For the data below, give the number of lines containing "Osnabrück" and nothing more.

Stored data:
::::::::::

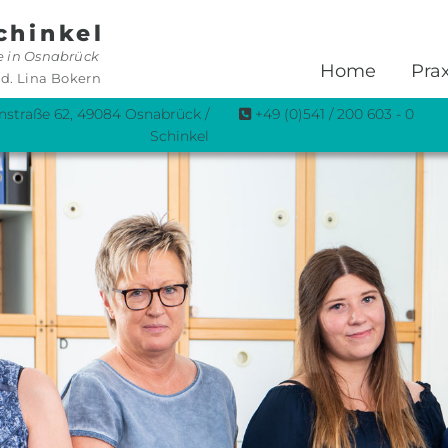
chinkel
ie in Osnabrück
Home
Prax
d. Lina Bokern
straße 62, 49084 Osnabrück /
+49 (0)541 / 200 603 - 0

Schinkel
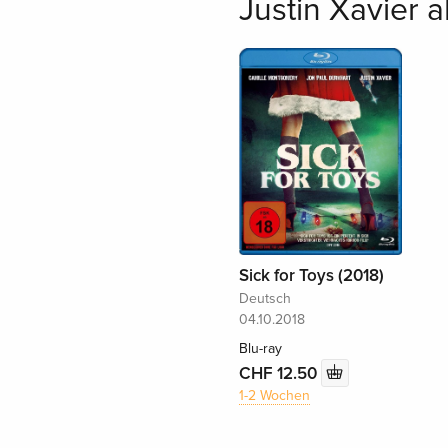
Justin Xavier a
Sick for Toys (2018)
Deutsch
04.10.2018
Blu-ray
CHF 12.50
1-2 Wochen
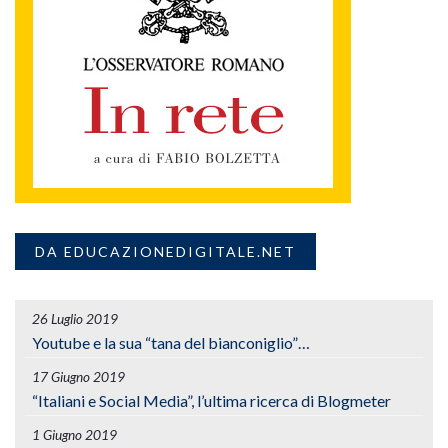
DA EDUCAZIONEDIGITALE.NET
26 Luglio 2019
Youtube e la sua “tana del bianconiglio”…
17 Giugno 2019
“Italiani e Social Media”, l’ultima ricerca di Blogmeter
1 Giugno 2019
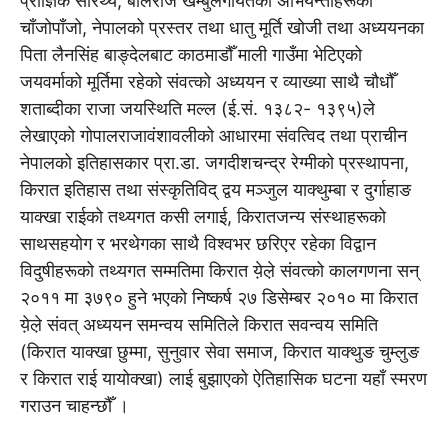
प्राज्ञिक सारथ्य, बलिराज खम्बुलगायतका अभियन्ताहरूको
चाँजोपाँजो, नेपालको प्रस्तर तथा धातु मूर्ति खोजी तथा अध्ययनका
पिता लैनसिंह बाङ्देलबाट काठमाडौँ माली गाउँमा भेटिएको
जयवर्माको मूर्तिमा रहेको संवत्को अध्ययन र व्याख्या साथै चौधौँ
शताब्दीका राजा जयस्थिति मल्ल (ई.सं. १३८२- १३९५)ले
लेखाएको गोपालराजावंशावलीको आधारमा संवत्विद तथा प्राचीन
नेपालको इतिहासकार प्रा.डा. जगदीशचन्द्र रेग्मीको प्रस्थापना,
किरात इतिहास तथा संस्कृतिविद् द्वय मञ्जुल याक्थुम्बा र दुर्गाहाङ
याक्खा राईको तथ्यगत कसी लगाई, किरातजन्य संस्थाहरूको
साथसहयोग र भरथेगका साथै विश्वभर छरिएर रहेका विद्वान
विदुषीहरूको तथ्यगत सम्मतिमा किरात ये़ले़ संवत्को कालगणना सन्
२०११ मा ३७९० हुने भएको निष्कर्ष २७ डिसेम्बर २०१० मा किरात
ये़ले़ संवत् अध्ययन समन्वय समितिले किरात सवन्वय समिति
(किरात याक्खा छुम्मा, सुनुवार सेवा समाज, किरात याक्थुङ चुम्लुङ
र किरात राई यायोक्खा) लाई बुझाएको ऐतिहासिक घटना यहाँ स्मरण
गराउन चाहन्छौँ ।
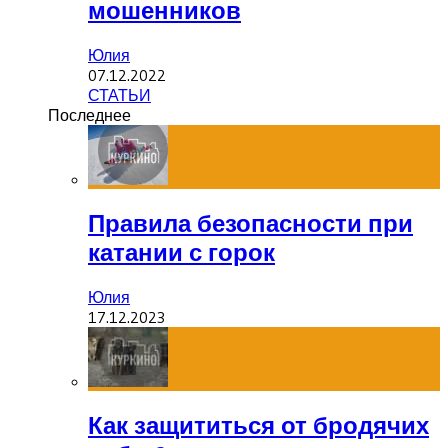
мошенников
Юлия
07.12.2022
СТАТЬИ
Последнее
Правила безопасности при
катании с горок
Юлия
17.12.2023
Как защититься от бродячих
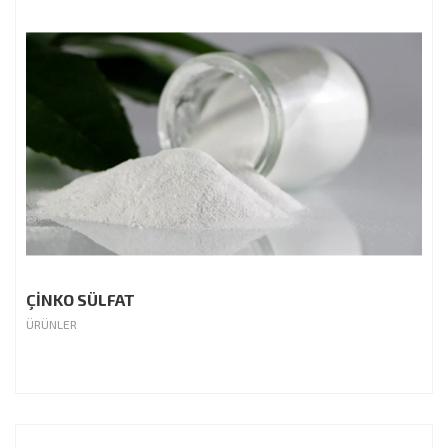
ÇİNKO SÜLFAT
ÜRÜNLER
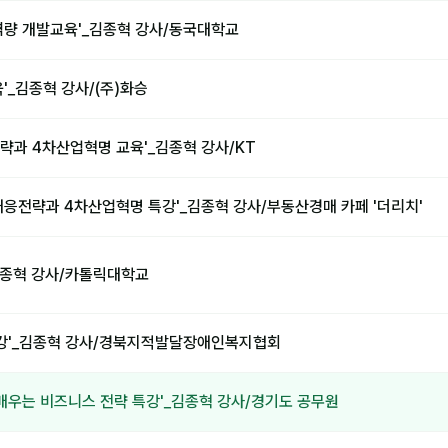
역량 개발교육'_김종혁 강사/동국대학교
'_김종혁 강사/(주)화승
략과 4차산업혁명 교육'_김종혁 강사/KT
대응전략과 4차산업혁명 특강'_김종혁 강사/부동산경매 카페 '더리치'
'_김종혁 강사/카톨릭대학교
특강'_김종혁 강사/경북지적발달장애인복지협회
배우는 비즈니스 전략 특강'_김종혁 강사/경기도 공무원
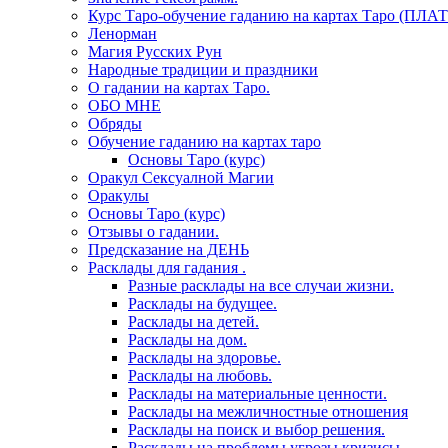
Курс Таро-обучение гаданию на картах Таро (ПЛА
Ленорман
Магия Русских Рун
Народные традиции и праздники
О гадании на картах Таро.
ОБО МНЕ
Обряды
Обучение гаданию на картах таро
Основы Таро (курс)
Оракул Сексуалной Магии
Оракулы
Основы Таро (курс)
Отзывы о гадании.
Предсказание на ДЕНЬ
Расклады для гадания .
Разные расклады на все случаи жизни.
Расклады на будущее.
Расклады на детей.
Расклады на дом.
Расклады на здоровье.
Расклады на любовь.
Расклады на материальные ценности.
Расклады на межличностные отношения
Расклады на поиск и выбор решения.
Расклады на проблемы угрозы кризисы.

::::::::::

> [Task solution]:
2